Sunday, June 04, 2006

Space to Be Young Again

Home. Oh, blissful thought!

It's been a grueling pace to keep. I got home from New York at midnight last night. I leave for Richmond on Thursday. I'm going to Colorado next Thursday. I was in North Carolina last week.

Late this afternoon, I took the car for a spin down to Chipotles (Sunday dinner is a rather sketchy affair at our house, on account of our big Sunday brunch) to pick up one of my favorite meals: a steak and chicken burrito, and a cranberry juice. Somehow the cranberry juice is a perfect and necessary complement to all those spicy Mexican tastes. Somebody had left The Parent Trap soundtrack in the car. I spun the dial to track 8, and upped the volume.

I've been waiting since I can't remember
I've been waiting just to find somebody true
Somebody like you
Do you know, I'll never let you go!

This song has never been a love ditty to me. It's always been a hymn. I waited so long to find God, and though what really happened was that he found me, and though it is really the case that he won't let me go, still, whenever I remember who he is, my response is a fierce and exultant "I'll never let you go!" There are so many somebodies who turn out to be false; and he is somebody true.

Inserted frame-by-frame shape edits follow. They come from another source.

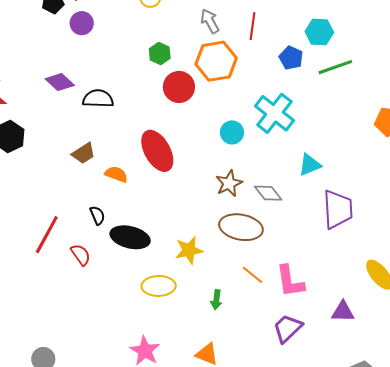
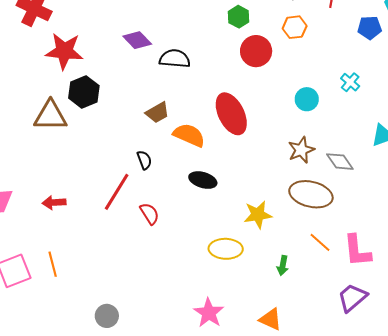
blue pentagon: (291, 58) -> (370, 28), turned -30
orange hexagon: (216, 61) -> (295, 27), size x0.6
cyan cross: (275, 113) -> (350, 82), size x0.5
orange semicircle: (116, 174) -> (189, 135), size x1.4
black semicircle: (97, 215) -> (144, 160), moved
black ellipse: (130, 237) -> (203, 180), moved, size x0.7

It was a perfect day, sunny and mild. I found myself relaxed just because I was driving along familiar streets. I could have eaten my dinner outside Chipotles and then strolled down the sidewalk to Borders, but the mood wasn't quite right. I wanted to be home. I wanted to soak up home as one drinks a glass of water after a long, hard workout. So I brought my dinner back and ate in the kitchen, talking to Charity and Grandpa.

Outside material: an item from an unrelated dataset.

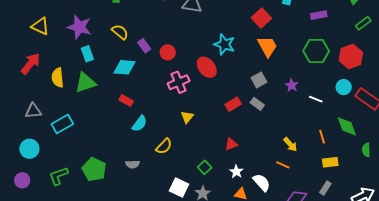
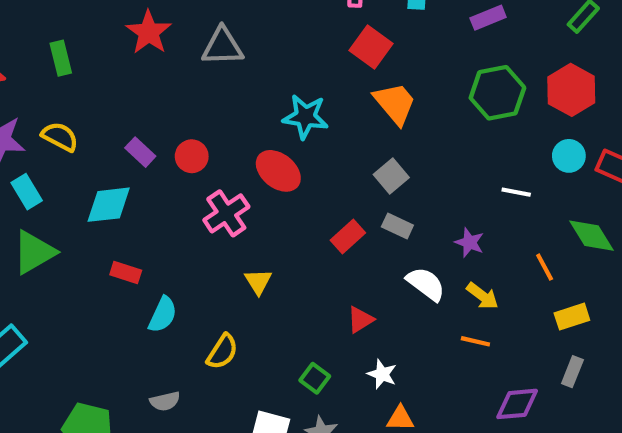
yellow semicircle: (120, 32) -> (60, 137), moved
purple star: (292, 85) -> (469, 242), moved
white semicircle: (262, 182) -> (426, 284), moved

Danya and I had a splendid time being together. We saw again the beautiful mountains of western Pennsylvania and upstate NY--on the drive back they were particularly stunning because of the contrast between early evening sunshine and a rainstorm that chased us home. But it was also a weary-making trip, full of decisions and adulthood. It was a necessary and voluntary exile.

Tonight, home for a brief space, I feel like a child again. I found myself thinking of the Longaevi a little while ago, thanks to Stars. She came for graduation and we went down to talk in the gazebo.

"Do you remember the fairies you made up out of those Rhetoric vocab lists that we were memorizing?"
"Oh!" I said, receiving the slight but fragrant shock of sweet old memories. "Oh, yes! What were their names? What a child I was, still making up fairies as a junior!"
"My favorite was the littlest," Stars laughed.
"That's right... her name was Posy."

And suddenly, they were all before me. I remembered everything: Paradoxus Maximus of the green wings, Simile the beautiful, Chiasmus the dandy, Deton and Polly, my blond twins, Litotes, the black velvet marshwiggle, and of course Posy. Her full name was Onomotapoeia, and she lived in my jewelry box for a summer. Their descriptions and adventures are all on this blog, in the archives of last April, May, and June. I remembered that Latin is their language, and that they live in the gazebo, and that I shall be able to visit them there again this autumn.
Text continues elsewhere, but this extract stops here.